### Aim of the exercise
Find the word "been" in the records and copy every line where it occurs.

── Given data

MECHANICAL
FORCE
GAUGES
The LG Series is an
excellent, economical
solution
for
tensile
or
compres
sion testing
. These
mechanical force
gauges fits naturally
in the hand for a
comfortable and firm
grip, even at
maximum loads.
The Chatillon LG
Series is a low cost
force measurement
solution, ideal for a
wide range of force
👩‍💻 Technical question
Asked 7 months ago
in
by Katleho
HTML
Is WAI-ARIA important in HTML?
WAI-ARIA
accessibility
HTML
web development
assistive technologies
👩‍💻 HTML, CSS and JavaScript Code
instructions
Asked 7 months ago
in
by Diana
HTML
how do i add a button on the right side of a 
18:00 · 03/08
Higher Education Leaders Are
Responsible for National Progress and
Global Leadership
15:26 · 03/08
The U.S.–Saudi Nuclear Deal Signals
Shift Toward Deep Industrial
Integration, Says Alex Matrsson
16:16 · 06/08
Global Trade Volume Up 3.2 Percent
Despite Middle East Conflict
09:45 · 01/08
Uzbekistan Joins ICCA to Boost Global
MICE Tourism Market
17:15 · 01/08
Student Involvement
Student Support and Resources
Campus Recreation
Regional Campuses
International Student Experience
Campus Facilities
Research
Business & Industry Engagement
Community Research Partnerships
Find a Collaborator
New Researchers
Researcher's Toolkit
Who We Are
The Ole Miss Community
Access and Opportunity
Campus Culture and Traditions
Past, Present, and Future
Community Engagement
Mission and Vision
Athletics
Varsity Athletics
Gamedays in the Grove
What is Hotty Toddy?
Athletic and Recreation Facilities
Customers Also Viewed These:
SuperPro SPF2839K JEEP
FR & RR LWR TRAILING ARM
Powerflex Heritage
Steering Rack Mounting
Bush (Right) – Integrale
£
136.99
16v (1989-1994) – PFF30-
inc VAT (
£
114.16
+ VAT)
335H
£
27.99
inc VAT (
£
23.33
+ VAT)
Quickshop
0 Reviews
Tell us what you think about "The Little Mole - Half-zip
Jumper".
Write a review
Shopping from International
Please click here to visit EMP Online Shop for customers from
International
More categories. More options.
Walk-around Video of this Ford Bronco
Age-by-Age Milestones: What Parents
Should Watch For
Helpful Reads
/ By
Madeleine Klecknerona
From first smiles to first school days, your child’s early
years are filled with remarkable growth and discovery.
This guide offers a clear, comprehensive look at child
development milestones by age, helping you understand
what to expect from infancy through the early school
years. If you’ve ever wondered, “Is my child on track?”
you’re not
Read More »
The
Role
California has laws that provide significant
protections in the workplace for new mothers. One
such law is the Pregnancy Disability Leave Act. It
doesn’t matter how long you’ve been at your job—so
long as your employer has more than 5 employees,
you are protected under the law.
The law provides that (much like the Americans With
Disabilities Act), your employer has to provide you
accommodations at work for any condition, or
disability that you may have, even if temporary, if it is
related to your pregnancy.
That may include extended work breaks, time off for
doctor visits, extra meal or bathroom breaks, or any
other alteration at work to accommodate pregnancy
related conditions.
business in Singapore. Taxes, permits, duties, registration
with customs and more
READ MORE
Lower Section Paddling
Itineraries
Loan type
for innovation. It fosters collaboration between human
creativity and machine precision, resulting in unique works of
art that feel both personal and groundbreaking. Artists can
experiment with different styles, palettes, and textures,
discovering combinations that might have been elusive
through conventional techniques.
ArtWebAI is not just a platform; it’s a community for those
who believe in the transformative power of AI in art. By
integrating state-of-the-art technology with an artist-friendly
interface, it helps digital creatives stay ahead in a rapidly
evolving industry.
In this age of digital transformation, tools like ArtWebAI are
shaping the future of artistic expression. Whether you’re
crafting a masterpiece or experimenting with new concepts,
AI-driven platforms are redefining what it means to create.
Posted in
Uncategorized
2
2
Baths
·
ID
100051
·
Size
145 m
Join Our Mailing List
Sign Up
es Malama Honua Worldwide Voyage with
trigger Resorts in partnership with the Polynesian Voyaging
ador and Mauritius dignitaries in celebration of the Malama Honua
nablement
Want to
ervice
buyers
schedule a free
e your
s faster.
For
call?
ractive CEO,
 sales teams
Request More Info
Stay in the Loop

────

### Your response
doesn’t matter how long you’ve been at your job—so
discovering combinations that might have been elusive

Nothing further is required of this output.